- _Entries supplied_
--- START ---

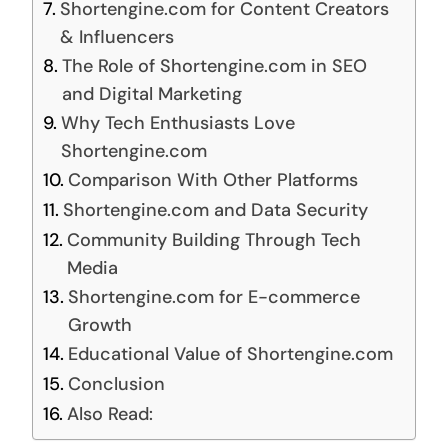
Shortengine.com for Content Creators
& Influencers
The Role of Shortengine.com in SEO
and Digital Marketing
Why Tech Enthusiasts Love
Shortengine.com
Comparison With Other Platforms
Shortengine.com and Data Security
Community Building Through Tech
Media
Shortengine.com for E-commerce
Growth
Educational Value of Shortengine.com
Conclusion
Also Read:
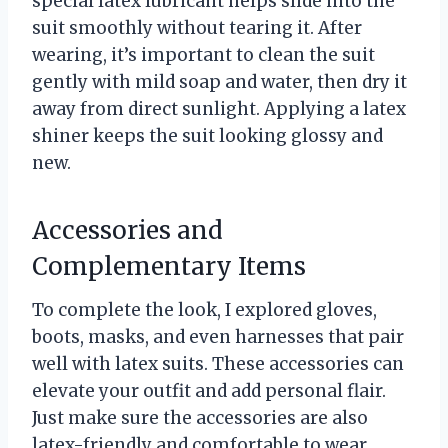
special latex lubricant helps slide into the
suit smoothly without tearing it. After
wearing, it’s important to clean the suit
gently with mild soap and water, then dry it
away from direct sunlight. Applying a latex
shiner keeps the suit looking glossy and
new.
Accessories and
Complementary Items
To complete the look, I explored gloves,
boots, masks, and even harnesses that pair
well with latex suits. These accessories can
elevate your outfit and add personal flair.
Just make sure the accessories are also
latex-friendly and comfortable to wear.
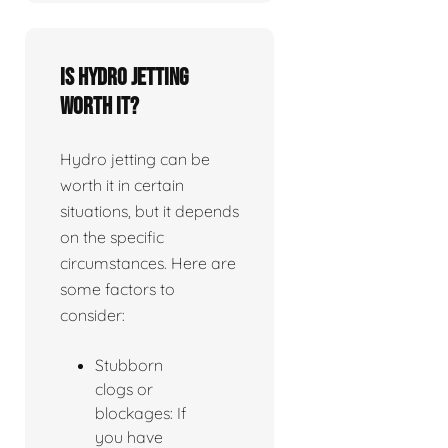
Is Hydro jetting
worth it?
Hydro jetting can be
worth it in certain
situations, but it depends
on the specific
circumstances. Here are
some factors to
consider:
Stubborn
clogs or
blockages: If
you have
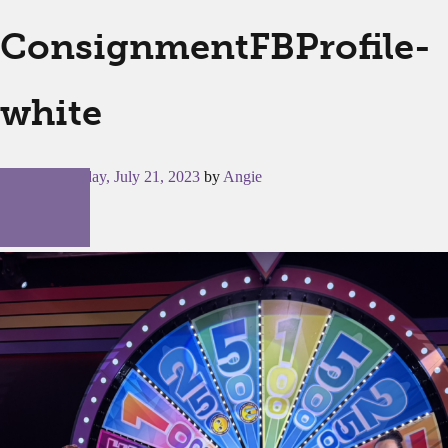
ConsignmentFBProfile-
white
Posted on
Friday, July 21, 2023
by
Angie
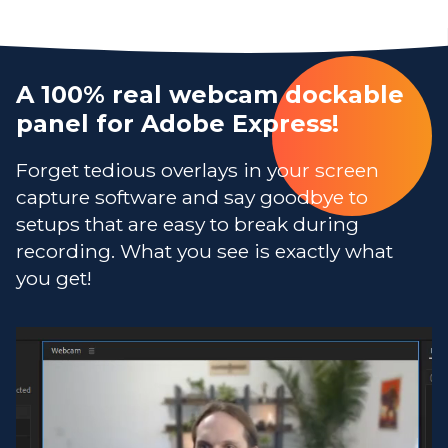
A 100% real webcam dockable
panel for Adobe Express!
Forget tedious overlays in your screen
capture software and say goodbye to
setups that are easy to break during
recording. What you see is exactly what
you get!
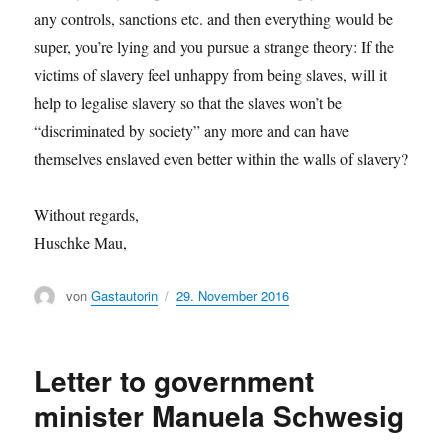
any controls, sanctions etc. and then everything would be
super, you’re lying and you pursue a strange theory: If the
victims of slavery feel unhappy from being slaves, will it
help to legalise slavery so that the slaves won’t be
“discriminated by society” any more and can have
themselves enslaved even better within the walls of slavery?
Without regards,
Huschke Mau,
Author
von
Gastautorin
Posted
29. November 2016
on
Letter to government
minister Manuela Schwesig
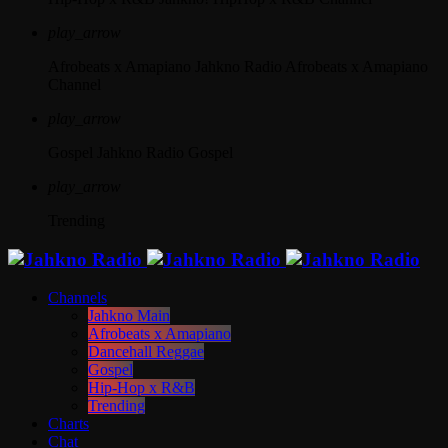
play_arrow
Afrobeats x Amapiano
Jahkno Radio Afrobeats x Amapiano
Channel
play_arrow
Gospel
Jahkno Radio Gospel
play_arrow
Trending
Channels
Jahkno Main
Afrobeats x Amapiano
Dancehall Reggae
Gospel
Hip-Hop x R&B
Trending
Charts
Chat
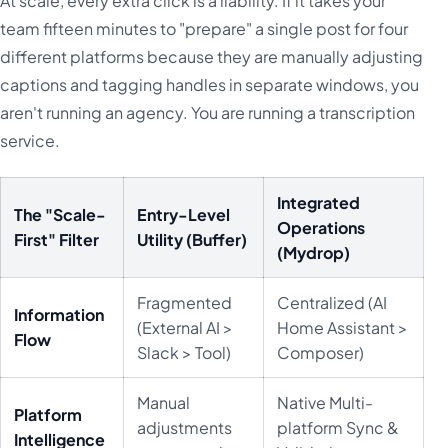
At scale, every extra click is a liability. If it takes your
team fifteen minutes to "prepare" a single post for four
different platforms because they are manually adjusting
captions and tagging handles in separate windows, you
aren't running an agency. You are running a transcription
service.
Integrated
The "Scale-
Entry-Level
Operations
First" Filter
Utility (Buffer)
(Mydrop)
Fragmented
Centralized (AI
Information
(External AI >
Home Assistant >
Flow
Slack > Tool)
Composer)
Manual
Native Multi-
Platform
adjustments
platform Sync &
Intelligence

--- END ---

- _Task details_
Repeat every entry above precisely, leaving each picture out.

- _Task output_
Shortengine.com for Content Creators
& Influencers
The Role of Shortengine.com in SEO
and Digital Marketing
Why Tech Enthusiasts Love
Shortengine.com
Comparison With Other Platforms
Shortengine.com and Data Security
Community Building Through Tech
Media
Shortengine.com for E-commerce
Growth
Educational Value of Shortengine.com
Conclusion
Also Read:
special latex lubricant helps slide into the
suit smoothly without tearing it. After
wearing, it’s important to clean the suit
gently with mild soap and water, then dry it
away from direct sunlight. Applying a latex
shiner keeps the suit looking glossy and
new.
Accessories and
Complementary Items
To complete the look, I explored gloves,
boots, masks, and even harnesses that pair
well with latex suits. These accessories can
elevate your outfit and add personal flair.
Just make sure the accessories are also
latex-friendly and comfortable to wear.
Is Hydro jetting
worth it?
Hydro jetting can be
worth it in certain
situations, but it depends
on the specific
circumstances. Here are
some factors to
consider:
Stubborn
clogs or
blockages: If
you have
ConsignmentFBProfile-
white
Posted on
Friday, July 21, 2023
by
Angie
A 100% real webcam dockable
panel for Adobe Express!
Forget tedious overlays in your screen
capture software and say goodbye to
setups that are easy to break during
recording. What you see is exactly what
you get!
any controls, sanctions etc. and then everything would be
super, you’re lying and you pursue a strange theory: If the
victims of slavery feel unhappy from being slaves, will it
help to legalise slavery so that the slaves won’t be
“discriminated by society” any more and can have
themselves enslaved even better within the walls of slavery?
Without regards,
Huschke Mau,
Author
von
Gastautorin
Posted
29. November 2016
on
Letter to government
minister Manuela Schwesig
play_arrow
Afrobeats x Amapiano
Jahkno Radio Afrobeats x Amapiano
Channel
play_arrow
Gospel
Jahkno Radio Gospel
play_arrow
Trending
Channels
Jahkno Main
Afrobeats x Amapiano
Dancehall Reggae
Gospel
Hip-Hop x R&B
Trending
Charts
Chat
At scale, every extra click is a liability. If it takes your
team fifteen minutes to "prepare" a single post for four
different platforms because they are manually adjusting
captions and tagging handles in separate windows, you
aren't running an agency. You are running a transcription
service.
Integrated
The "Scale-
Entry-Level
Operations
First" Filter
Utility (Buffer)
(Mydrop)
Fragmented
Centralized (AI
Information
(External AI >
Home Assistant >
Flow
Slack > Tool)
Composer)
Manual
Native Multi-
Platform
adjustments
platform Sync &
Intelligence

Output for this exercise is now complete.